Warming the ROK motors on a brisk Sonoma morning.
As I would later find, my karting experience up until this point had not prepared me for the stick these karts provide. Once you feel comfortable and can lean on the karts, they begin to turn your neck into a noodle! It’s a truly physical experience and one I’m glad to have had—it has motivated me to try to get back to my former, slinky, Formula 1-driver shape. Yeah right.
The ROK Goldtops provide a silky stream of accessible power.
Sean, a friend competing in the series, and I shot up the 101 from San Francisco, cutting through the thick fog which burned off by the time we arrived in the vicinity of Sonoma Raceway. We were pleased to see the sun shining over the dewey grounds when we got to the track. This would be our second race this season, and Sean’s second ever. He had shed his first-race nerves, although sleeping roughly the night before had left him a little scattered.

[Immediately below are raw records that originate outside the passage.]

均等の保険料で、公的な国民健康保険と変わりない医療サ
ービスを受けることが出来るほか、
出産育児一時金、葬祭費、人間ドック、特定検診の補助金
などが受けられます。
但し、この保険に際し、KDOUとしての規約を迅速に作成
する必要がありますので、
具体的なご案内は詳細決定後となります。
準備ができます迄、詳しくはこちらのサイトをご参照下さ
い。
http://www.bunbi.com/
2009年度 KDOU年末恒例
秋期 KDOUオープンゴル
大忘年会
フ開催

Sitting inside the classroom, we were given a basic rundown of the day’s events, then given a course walkthrough and a basic course on the flags, the rules, and the etiquette expected. As these karts are essentially identical, the competitors would all be split into two groups, Light and Heavy, then ballasted to bring everyone to their group’s average weight. Our groups would run two practice sessions, a qualifying, a heat race, and a final race separately from one another, which gave us plenty of time to collect ourselves between sessions.

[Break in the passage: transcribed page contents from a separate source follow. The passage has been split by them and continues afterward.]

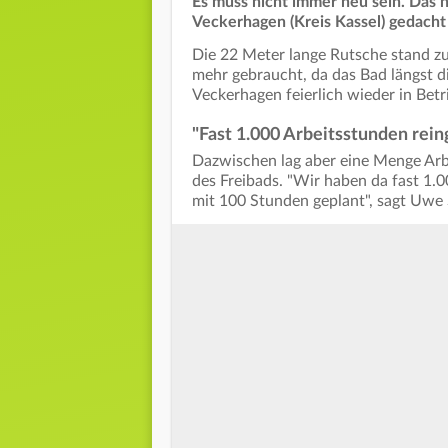
Es muss nicht immer neu sein. Das 
Veckerhagen (Kreis Kassel) gedach
Die 22 Meter lange Rutsche stand zu
mehr gebraucht, da das Bad längst d
Veckerhagen feierlich wieder in Be
"Fast 1.000 Arbeitsstunden rein
Dazwischen lag aber eine Menge Arbe
des Freibads. "Wir haben da fast 1.0
mit 100 Stunden geplant", sagt Uwe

Receiving coaching in Simraceway’s classroom.
Once out on track, we were assigned a kart for the rest of the day, and thanks to an accommodating mechanic, I was able to have the left side of my snug seat fitted with a pad to cushion my aching rib. This helped quell some of the butterflies in my stomach, but I still had to familiarize myself with the machinery and shake off the rust; getting tires up to temperature while experimenting with a few different lines.
The karts are always thrilling to slide around on new tires when the nothing’s up to temperature yet, and with the morning fog burning off slowly, it’s a strangely serene place to be. Ten minutes later, I rolled off the track and was promptly sent to a scale to be weighed. I was pleased to see the diet I started after the last race had done my waistline wonders—I’d lost a whole two pounds.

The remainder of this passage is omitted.